EXERCISE DESCRIPTION: Give again the line that contains "This screenshot has height=2576, width=242.", plus every line after it to the end of the records, unchanged.

LISTED RECORDS:
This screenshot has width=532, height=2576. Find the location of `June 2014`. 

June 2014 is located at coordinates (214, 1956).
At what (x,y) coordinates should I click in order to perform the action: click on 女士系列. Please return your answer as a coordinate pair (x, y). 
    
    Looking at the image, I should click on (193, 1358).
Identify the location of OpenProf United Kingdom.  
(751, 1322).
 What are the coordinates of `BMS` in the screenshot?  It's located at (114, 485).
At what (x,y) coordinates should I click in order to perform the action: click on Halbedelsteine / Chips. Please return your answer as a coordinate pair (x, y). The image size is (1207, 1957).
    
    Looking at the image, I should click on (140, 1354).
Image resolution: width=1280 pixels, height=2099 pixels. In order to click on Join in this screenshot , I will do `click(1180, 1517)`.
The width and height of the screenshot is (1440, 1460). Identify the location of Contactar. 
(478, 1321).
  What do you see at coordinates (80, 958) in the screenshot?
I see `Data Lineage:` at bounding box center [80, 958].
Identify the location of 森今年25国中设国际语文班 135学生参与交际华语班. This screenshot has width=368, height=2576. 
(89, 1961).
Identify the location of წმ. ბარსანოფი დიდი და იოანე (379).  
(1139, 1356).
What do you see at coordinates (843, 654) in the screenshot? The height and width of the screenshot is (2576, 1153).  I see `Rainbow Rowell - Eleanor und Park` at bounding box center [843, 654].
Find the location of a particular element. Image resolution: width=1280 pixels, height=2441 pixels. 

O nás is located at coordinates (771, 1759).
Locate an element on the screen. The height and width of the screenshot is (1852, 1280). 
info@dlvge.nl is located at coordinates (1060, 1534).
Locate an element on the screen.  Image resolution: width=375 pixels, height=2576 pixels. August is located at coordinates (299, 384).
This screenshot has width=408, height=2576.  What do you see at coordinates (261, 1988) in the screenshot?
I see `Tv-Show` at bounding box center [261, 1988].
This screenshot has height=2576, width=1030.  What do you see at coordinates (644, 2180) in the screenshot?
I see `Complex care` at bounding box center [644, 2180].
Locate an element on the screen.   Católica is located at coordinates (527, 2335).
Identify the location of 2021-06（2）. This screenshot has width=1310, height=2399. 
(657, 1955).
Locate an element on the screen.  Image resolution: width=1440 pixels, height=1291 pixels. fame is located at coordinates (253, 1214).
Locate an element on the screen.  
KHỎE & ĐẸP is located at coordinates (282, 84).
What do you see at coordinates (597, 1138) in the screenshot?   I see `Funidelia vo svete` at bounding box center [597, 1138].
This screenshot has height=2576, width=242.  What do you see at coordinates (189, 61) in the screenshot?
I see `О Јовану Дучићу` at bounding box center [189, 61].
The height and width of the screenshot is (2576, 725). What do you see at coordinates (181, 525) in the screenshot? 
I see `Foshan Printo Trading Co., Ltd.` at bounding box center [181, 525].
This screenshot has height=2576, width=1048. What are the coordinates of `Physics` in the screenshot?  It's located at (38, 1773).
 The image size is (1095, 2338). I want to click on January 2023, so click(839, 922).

EXPECTED OUTPUT:
This screenshot has height=2576, width=242.  What do you see at coordinates (189, 61) in the screenshot?
I see `О Јовану Дучићу` at bounding box center [189, 61].
The height and width of the screenshot is (2576, 725). What do you see at coordinates (181, 525) in the screenshot? 
I see `Foshan Printo Trading Co., Ltd.` at bounding box center [181, 525].
This screenshot has height=2576, width=1048. What are the coordinates of `Physics` in the screenshot?  It's located at (38, 1773).
 The image size is (1095, 2338). I want to click on January 2023, so click(839, 922).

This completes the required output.